Wer seinem Kind bei Hunger einen Stöpsel in den Mund steckt, handelt doch nicht etwa zum Wohle des Kindes oder glaubst du das etwa allen Ernstes?

@kiniro

es geht hier ja nicht darum das ich mich weigern will ihm umgang zu geben sondern ich weigere mich ihm die kleine mitzugeben da er sie NICHT versorgt. Mir ist es auch relativ egal wie lange der Umgang sein wird, ob 2 oder 3 oder 4 Stunden, MIR GEHT ES EINZIG UND ALLEINE DARUM, DAS DER KV UND DIE KLEINE WIEDER BEZUG ZUEINANDER HABEN UND DAS ER SICH ANSTÄNDIG UM DIE KLEINE KÜMMERT DANN HABE ICH GANZ BESTIMMT AUCH NICHTS DAGEGEN WENN ER DIE KLEINE MITNIMMT. Das er nicht zum Wohle des Kindes handelt ist mir klar, umsonst bestehe ich nicht darauf das der Umgang begleitet sein soll. Nur ER will das nicht, er will die Kleine ALLEINE mitnehmen.
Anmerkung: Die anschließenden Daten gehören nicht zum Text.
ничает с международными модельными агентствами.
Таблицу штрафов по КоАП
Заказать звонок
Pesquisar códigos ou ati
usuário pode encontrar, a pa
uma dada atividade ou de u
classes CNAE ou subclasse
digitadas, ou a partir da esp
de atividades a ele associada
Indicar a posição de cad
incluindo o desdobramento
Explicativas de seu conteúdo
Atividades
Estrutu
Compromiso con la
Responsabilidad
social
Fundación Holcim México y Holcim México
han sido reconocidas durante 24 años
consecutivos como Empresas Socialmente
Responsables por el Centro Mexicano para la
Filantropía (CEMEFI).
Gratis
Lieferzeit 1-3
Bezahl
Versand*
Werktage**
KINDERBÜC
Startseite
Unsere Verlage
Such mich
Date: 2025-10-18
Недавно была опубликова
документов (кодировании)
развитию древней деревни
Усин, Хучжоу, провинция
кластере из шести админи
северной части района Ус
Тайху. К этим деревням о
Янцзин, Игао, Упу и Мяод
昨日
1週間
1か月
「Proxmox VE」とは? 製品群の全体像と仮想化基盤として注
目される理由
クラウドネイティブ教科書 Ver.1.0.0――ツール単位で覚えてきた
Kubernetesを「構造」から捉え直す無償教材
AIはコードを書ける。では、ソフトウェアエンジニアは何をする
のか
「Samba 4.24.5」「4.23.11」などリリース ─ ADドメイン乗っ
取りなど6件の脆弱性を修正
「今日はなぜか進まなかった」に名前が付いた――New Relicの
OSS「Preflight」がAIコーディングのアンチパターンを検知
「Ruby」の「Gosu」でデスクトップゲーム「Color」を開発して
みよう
Und da muss er sich nicht wundern wenn ich dem NICHT zustimme

@passerotto88

@passerotto, das ist nunmal die gängigste rechtssprechung - umgangszeiten von timbatal! was du gelesen hast, ist die eine sache.... andere leute saßen vielleicht schon vorm richter und wissen im gegensatz zu "belesenen", wovon sie reden!!!!

@passerotto88

schrei nicht so rum. lass den vater seinen umgang wahrnehmen und zwar so wie vorgesehen ist. er darf die kleine mitnehmen und das ist sein RECHT. wenn er klagen geht, dann bekommt er das recht bestätigt. brauchst du erst haftandrohung bevor du endlich begreifst was deine PFLICHT ist.
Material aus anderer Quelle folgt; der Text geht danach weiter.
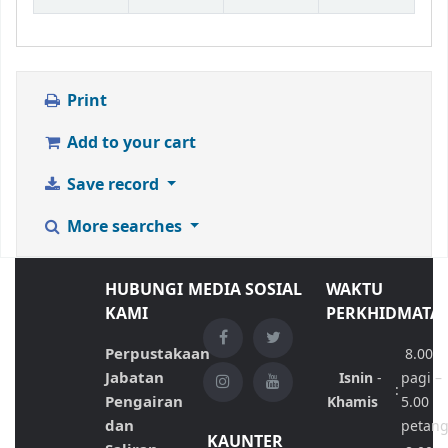
Print
Add to your cart
Save record
More searches
HUBUNGI
MEDIA SOSIAL
WAKTU
KAMI
PERKHIDMATA
Perpustakaan
8.00
Jabatan
Isnin
-
pagi –
:
Pengairan
Khamis
5.00
dan
petan
KAUNTER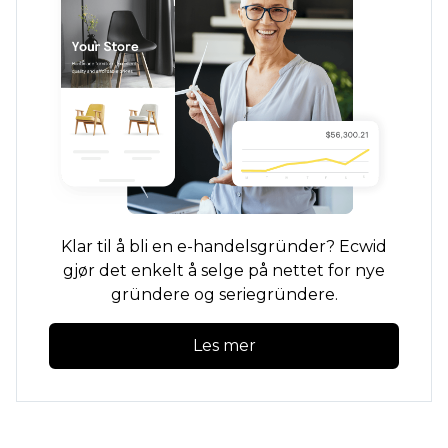
Klar til å bli en e-handelsgründer? Ecwid
gjør det enkelt å selge på nettet for nye
gründere og seriegründere.
Les mer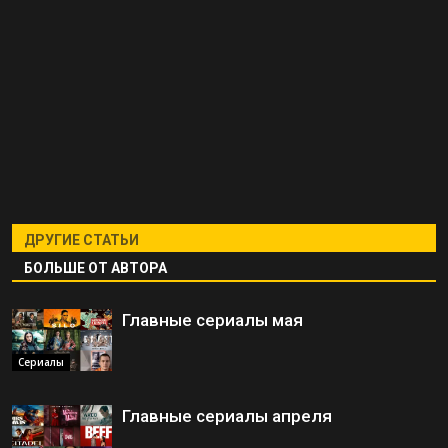
ДРУГИЕ СТАТЬИ
БОЛЬШЕ ОТ АВТОРА
Главные сериалы мая
Сериалы
Главные сериалы апреля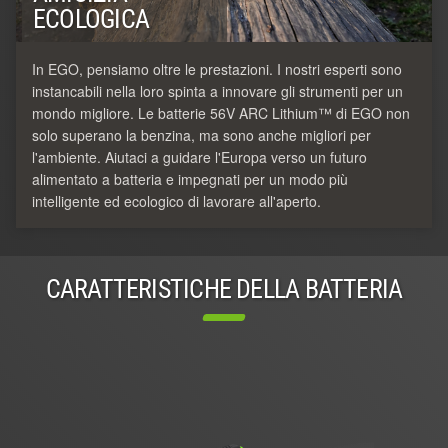
ECOLOGICA
In EGO, pensiamo oltre le prestazioni. I nostri esperti sono
instancabili nella loro spinta a innovare gli strumenti per un
mondo migliore. Le batterie 56V ARC Lithium™ di EGO non
solo superano la benzina, ma sono anche migliori per
l'ambiente. Aiutaci a guidare l'Europa verso un futuro
alimentato a batteria e impegnati per un modo più
intelligente ed ecologico di lavorare all'aperto.
CARATTERISTICHE DELLA BATTERIA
ja richtig, der vater wird sein umgangsrecht zugesprochen bekommen! auch ohne dich werden die umgänge stattfinden! mittlerweile scheint das problem eindeutig zu sein, er hat keine lust auf dich! kann man dem kindesvater nicht verübeln. bereite dich auf den gerichtstermin vor und lass dich lieber noch einmal von deiner anwältin beraten, was für sätze etc. du lieber vorm richter zu unterlassen hast!

ich glaube du hast auch nicht verstanden um was es geht, nach allen versäumnissen von ihm, so wie er mit dem kind umgeht etc. will ich BEGLEITETEN UMGANG das hat nichts damit zu tun das ich unbedingt dabei sein will, noch hat es was damit zu tun das er null bock auf mich hat, von meiner seite is es genauso... das interessiert mich wie ne wasserstandsmeldung, das einzige was mich interessiert ist das mein kind gut aufgehoben ist!!!!!

@passerotto88

ich will.... mich interessiert..... - genau da fang mal an.... sowas geht nach hinten los! richter haben solche storys täglich und sie wissen ebenfalls worum es im endeffekt gehen sollte... nach dem willen der mutter gehts aber kein stück und das ist es, was du dir merken solltest! wenn der kindesvater keinen begleiteten umgang mit dir will, dann wirst du auch nicht dabei sein...!

@passerotto88

was du willst wird nur niemanden interessieren. du nennst nicht einen einzigen grund für betreuten umgang. darum wird er umgang bekommen wie er ihn beantragt. wenn er einen guten anwalt hat, beantragt er das gesamte spektrum und du bekommst androhung auf ordnungsgeld, haft und androhung sorgerechtsentzug, wenn du weiterhin keine bindungstoleranz zeigst. es ist nicht dein kind, es ist auch sein kind.